上野茂都『個展物語』を読む

 上野茂都『個展物語』(青林工芸舎)を読む。上野は1961年生まれの彫刻家。多摩美術大学で彫刻を学び、都内の画廊を中心に作品を発表している。大学では主に石彫を制作していたが、その後、制作環境の変化に応じて、紙、セメント、布、ブロンズ粘土、紙粘土、コンクリート。ブロンズ、石けん、大理石、砂岩、テラコッタ、木彫、大谷石などなど、個展の度ごとに材料を変化させて立体作品を作って来た。

 石けんというのも凄いが、2019年の個展ではついにサツマイモ彫刻を展示した。生のサツマイモを彫って並べ、作品の価格は量り売りで1グラム500円とした。本書にはまだ書かれなかったが、今年の個展は布で作った大きなミミズを15本並べていた。

 作風は最初の石彫のときから胸像が多く、目鼻を作らない坊主のような姿だ。雑誌等に取り上げられることも多く、『美術手帖』や『芸術新潮』にも紹介された。目黒区美術館のグループ展にも呼ばれ、旧細川侯爵邸での大規模な個展も行っている。

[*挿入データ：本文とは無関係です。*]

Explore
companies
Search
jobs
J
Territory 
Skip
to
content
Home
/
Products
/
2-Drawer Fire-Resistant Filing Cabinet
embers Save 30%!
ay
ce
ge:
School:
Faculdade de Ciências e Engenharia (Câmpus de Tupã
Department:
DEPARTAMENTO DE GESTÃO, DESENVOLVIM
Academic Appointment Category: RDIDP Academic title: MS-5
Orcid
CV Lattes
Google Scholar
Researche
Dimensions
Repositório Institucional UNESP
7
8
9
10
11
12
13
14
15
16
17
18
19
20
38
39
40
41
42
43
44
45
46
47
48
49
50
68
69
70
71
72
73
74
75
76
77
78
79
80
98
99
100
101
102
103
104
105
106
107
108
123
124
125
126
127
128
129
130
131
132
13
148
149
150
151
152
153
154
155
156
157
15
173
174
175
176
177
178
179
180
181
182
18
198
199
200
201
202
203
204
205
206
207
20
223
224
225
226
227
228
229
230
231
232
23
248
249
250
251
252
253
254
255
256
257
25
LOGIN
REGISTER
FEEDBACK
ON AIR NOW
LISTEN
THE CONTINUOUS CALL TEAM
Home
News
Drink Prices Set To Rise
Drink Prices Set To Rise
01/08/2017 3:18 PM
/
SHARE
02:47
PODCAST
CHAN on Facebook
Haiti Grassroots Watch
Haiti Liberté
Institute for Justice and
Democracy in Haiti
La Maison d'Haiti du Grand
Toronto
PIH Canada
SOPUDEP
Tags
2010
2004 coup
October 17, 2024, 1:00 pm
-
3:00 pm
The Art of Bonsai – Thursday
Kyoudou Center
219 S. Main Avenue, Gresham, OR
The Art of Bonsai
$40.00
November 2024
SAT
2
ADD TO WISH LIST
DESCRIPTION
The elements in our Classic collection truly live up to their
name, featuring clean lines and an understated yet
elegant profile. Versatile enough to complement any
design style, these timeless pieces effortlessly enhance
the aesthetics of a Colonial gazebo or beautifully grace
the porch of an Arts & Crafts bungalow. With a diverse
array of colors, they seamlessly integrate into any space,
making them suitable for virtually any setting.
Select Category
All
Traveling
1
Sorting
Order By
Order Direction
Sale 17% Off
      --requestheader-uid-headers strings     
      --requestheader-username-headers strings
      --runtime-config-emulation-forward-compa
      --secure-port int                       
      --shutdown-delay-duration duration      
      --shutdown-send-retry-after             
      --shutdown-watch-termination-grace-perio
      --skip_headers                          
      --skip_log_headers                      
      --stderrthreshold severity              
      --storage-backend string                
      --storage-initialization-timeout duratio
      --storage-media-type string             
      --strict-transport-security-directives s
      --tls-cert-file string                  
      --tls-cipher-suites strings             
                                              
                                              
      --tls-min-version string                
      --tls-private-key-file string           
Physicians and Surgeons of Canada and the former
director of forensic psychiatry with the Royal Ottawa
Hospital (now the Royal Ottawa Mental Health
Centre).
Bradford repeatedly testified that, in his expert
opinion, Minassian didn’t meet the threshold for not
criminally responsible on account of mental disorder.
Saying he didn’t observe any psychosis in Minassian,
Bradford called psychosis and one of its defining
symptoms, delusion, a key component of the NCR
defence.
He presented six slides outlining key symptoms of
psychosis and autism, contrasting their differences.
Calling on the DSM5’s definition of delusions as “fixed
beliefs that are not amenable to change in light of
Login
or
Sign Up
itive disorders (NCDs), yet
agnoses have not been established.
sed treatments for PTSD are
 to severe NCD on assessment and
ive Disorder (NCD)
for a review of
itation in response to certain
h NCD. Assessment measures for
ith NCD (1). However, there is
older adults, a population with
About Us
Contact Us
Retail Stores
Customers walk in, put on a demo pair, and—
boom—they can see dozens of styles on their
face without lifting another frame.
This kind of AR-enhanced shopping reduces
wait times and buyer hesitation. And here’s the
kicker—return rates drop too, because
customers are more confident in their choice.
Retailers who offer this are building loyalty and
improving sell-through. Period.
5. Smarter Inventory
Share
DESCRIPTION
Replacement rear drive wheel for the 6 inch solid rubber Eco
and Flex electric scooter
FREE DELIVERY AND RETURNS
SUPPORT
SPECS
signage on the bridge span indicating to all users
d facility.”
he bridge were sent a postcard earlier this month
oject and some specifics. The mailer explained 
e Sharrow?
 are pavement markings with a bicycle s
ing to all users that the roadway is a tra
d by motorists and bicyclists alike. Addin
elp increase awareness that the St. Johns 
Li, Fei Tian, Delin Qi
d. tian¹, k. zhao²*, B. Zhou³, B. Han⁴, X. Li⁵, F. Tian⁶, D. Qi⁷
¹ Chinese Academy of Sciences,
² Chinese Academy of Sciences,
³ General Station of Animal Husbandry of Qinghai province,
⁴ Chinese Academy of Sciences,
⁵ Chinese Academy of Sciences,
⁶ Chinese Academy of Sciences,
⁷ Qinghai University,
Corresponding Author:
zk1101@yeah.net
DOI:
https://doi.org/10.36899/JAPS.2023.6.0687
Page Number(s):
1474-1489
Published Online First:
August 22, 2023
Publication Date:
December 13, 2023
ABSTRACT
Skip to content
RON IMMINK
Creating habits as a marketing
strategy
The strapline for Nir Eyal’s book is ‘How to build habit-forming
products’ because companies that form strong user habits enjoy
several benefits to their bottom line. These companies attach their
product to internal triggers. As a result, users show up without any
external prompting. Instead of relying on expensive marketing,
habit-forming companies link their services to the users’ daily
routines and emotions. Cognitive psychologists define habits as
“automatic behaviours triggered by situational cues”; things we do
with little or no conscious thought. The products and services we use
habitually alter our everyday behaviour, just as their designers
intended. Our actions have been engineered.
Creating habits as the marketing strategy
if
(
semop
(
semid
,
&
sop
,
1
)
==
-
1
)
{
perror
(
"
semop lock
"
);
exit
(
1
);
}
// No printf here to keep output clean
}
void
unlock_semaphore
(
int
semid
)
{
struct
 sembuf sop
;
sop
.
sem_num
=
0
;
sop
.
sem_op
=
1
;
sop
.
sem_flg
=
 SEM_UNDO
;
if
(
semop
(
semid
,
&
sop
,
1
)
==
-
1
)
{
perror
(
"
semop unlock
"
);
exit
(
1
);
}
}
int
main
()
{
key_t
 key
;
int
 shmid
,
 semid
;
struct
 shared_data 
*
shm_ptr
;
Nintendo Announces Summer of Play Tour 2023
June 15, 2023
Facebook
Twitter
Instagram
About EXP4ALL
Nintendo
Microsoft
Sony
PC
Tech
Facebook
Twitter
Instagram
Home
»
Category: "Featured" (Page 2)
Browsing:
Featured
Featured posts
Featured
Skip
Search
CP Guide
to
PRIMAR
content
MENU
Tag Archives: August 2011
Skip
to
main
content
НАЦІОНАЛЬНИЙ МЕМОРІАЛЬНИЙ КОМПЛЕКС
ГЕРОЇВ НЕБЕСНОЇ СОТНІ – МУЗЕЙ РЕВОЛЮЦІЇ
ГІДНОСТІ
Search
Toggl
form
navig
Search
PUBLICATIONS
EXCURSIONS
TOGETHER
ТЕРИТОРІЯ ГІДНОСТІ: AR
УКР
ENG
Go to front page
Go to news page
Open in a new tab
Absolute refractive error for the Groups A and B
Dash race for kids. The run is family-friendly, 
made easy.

 絵本も制作し、三味線と歌のCDを出し、ライブ活動もしているという。

 本書は編集者相手に、20数回の個展を詳しく語っている。石彫から紙に転じたのは、大学を卒業してアパートで制作したため、またその後武蔵野美術大学の講師を勤めたので、大学のアトリエが使えて石が彫れたなど、淡々と語っている。

 上野の語りは面白く、教えられることも多い。

 

――不安と不満は違う?

 

不満てのは解決出来るんだね。それが可能かどうかは別として、必ず打開策はある。不安は増殖しますから……。お金があっても健康でも、不安になろうと思えばいくらでもなれる。ほんの小さな事でも、どんどん膨らんでしまう。だから不安を不満に変えてしまうんだね。そうすればとりあえず出口はあるんだから。

 

 上野は多摩美李禹煥のゼミに出ていた。李禹煥つげ義春の友達だったという。つげのマンガ「李さん一家」の李さんとは李禹煥のことだった!

 上野という彫刻家が何を考えて制作しているのかよく分かった気がする。とても有意義で楽しい読書だった。

 ただ、私のような老眼には少々活字が小さかった。活字を大きくすればページ数が増えてコスト高になると考えたのだろうが、Q&Aで1行アキになっているのを詰めれば、ページはさして増えなかったのではないか。